GAETANO, SAMUEL, MICHELE e SAMUELE. Quattro ragazzi che avevano tutta la loro vita davanti a loro e tanti sogni ancora da realizzare ma soprattutto volevano continuare a d andare in Curva Nord “Franco Mancini” con il loro gruppo di Ultras 1980 per vedere i loro beniamini giocare e onorare, partita dopo partita, la gloriosa “maglia rossonera” del Foggia.
La partita si giocherà lo stesso ma ripetiamo sarà una partita dall’aspetto surreale perchè sarà inevitabile che la mente di tutti andra’ alla gara d’andata e con il pensiero a quello che accadde in quel tragico 13 ottobre 2024. Oggi è martedì 18 febbraio 2025, parlare oppure scrivere di come le due squadre stanno iniziando la settimana per preparare la partita, della tattica, di chi giocherà e chi starà in panchina, del risultato, degli allenatori, dell’arbitro, degli infortunati e di tutto il resto sarebbe solo offendere la memoria dei quattro ragazzi che ci hanno lasciati troppo presto in questa vita terrena , mentre il pensiero dovrà essere rivolto necessariamente ai loro familiari, ai loro amici e a tutti coloro che oggi piangono e pregano per la loro assenza con grande tristezza.

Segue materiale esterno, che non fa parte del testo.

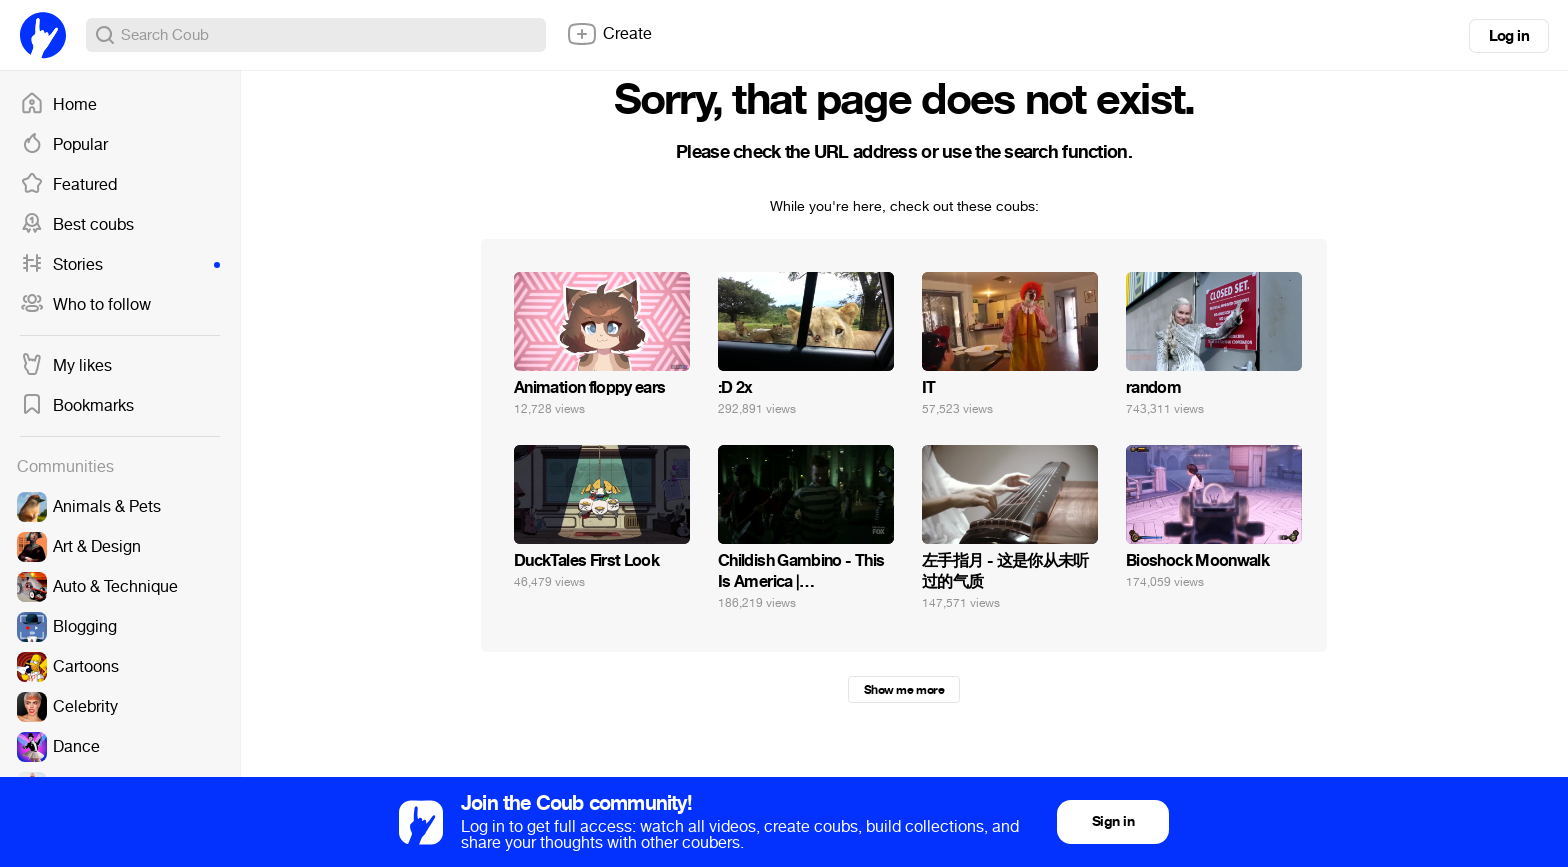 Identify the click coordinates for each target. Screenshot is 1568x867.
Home (58, 105)
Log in (1509, 36)
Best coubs (77, 225)
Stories (120, 265)
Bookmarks (77, 406)
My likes (66, 366)
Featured (68, 185)
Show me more (904, 690)
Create (609, 34)
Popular (64, 145)
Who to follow (85, 305)
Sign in (1113, 821) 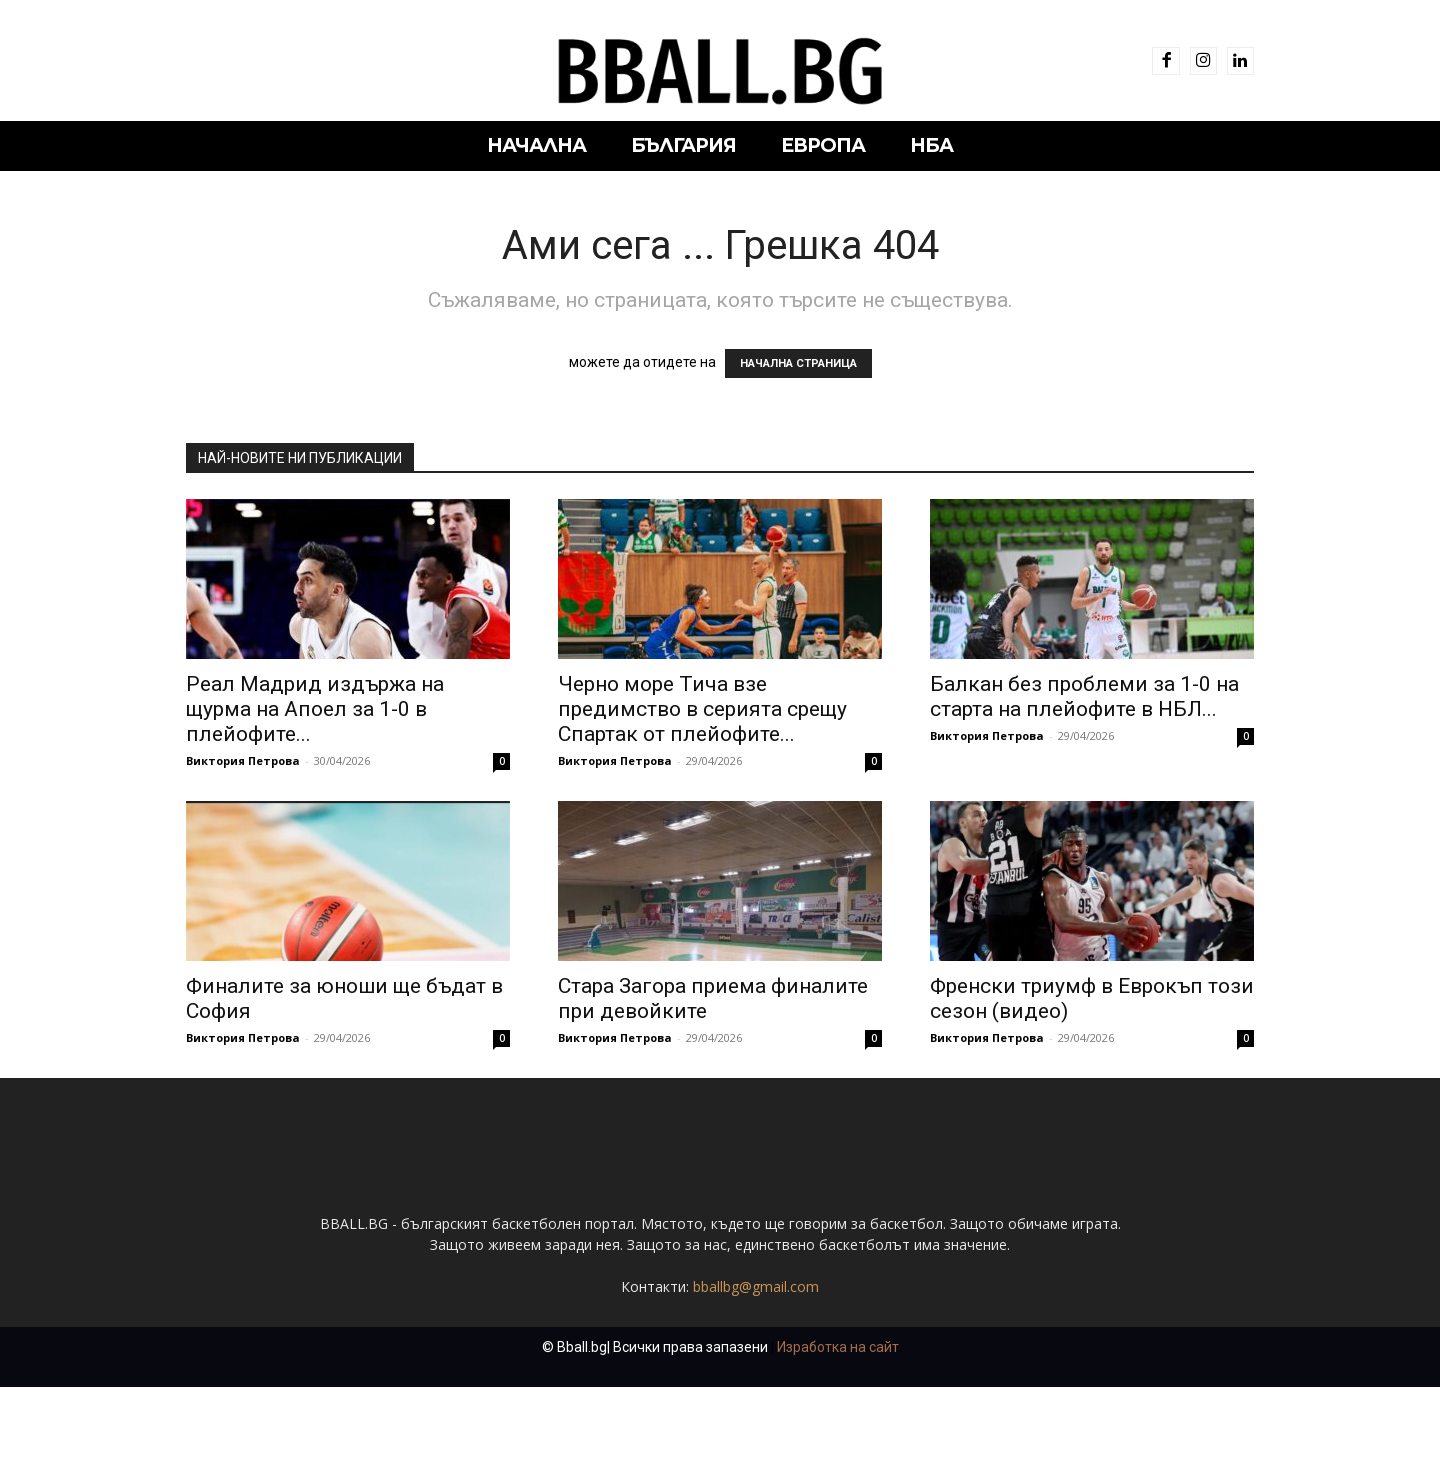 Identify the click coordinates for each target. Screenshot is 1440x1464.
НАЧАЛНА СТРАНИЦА (798, 363)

Tutto il resto e’ fuori luogo , superfluo e privo di contenuti perchè la VITA ha un valore certamente molto superiore a una semplice partita di calcio, che resta sempre un gioco ma che a volte ti mette di fronte ad esperienze che MAI ti augureresti di dover affrontare .

Quattro “ANGELI” volati in cielo e che a Foggia ma anche in tutta Italia non dimenticheranno MAI ed e’ a loro “quattro” che chiediamo da lassù di guardarci e di vegliare su di noi e soprattutto sui nostri comportamenti. per evitare di uscire fuori dal seminato per il semplice ed effimero gioco del calcio.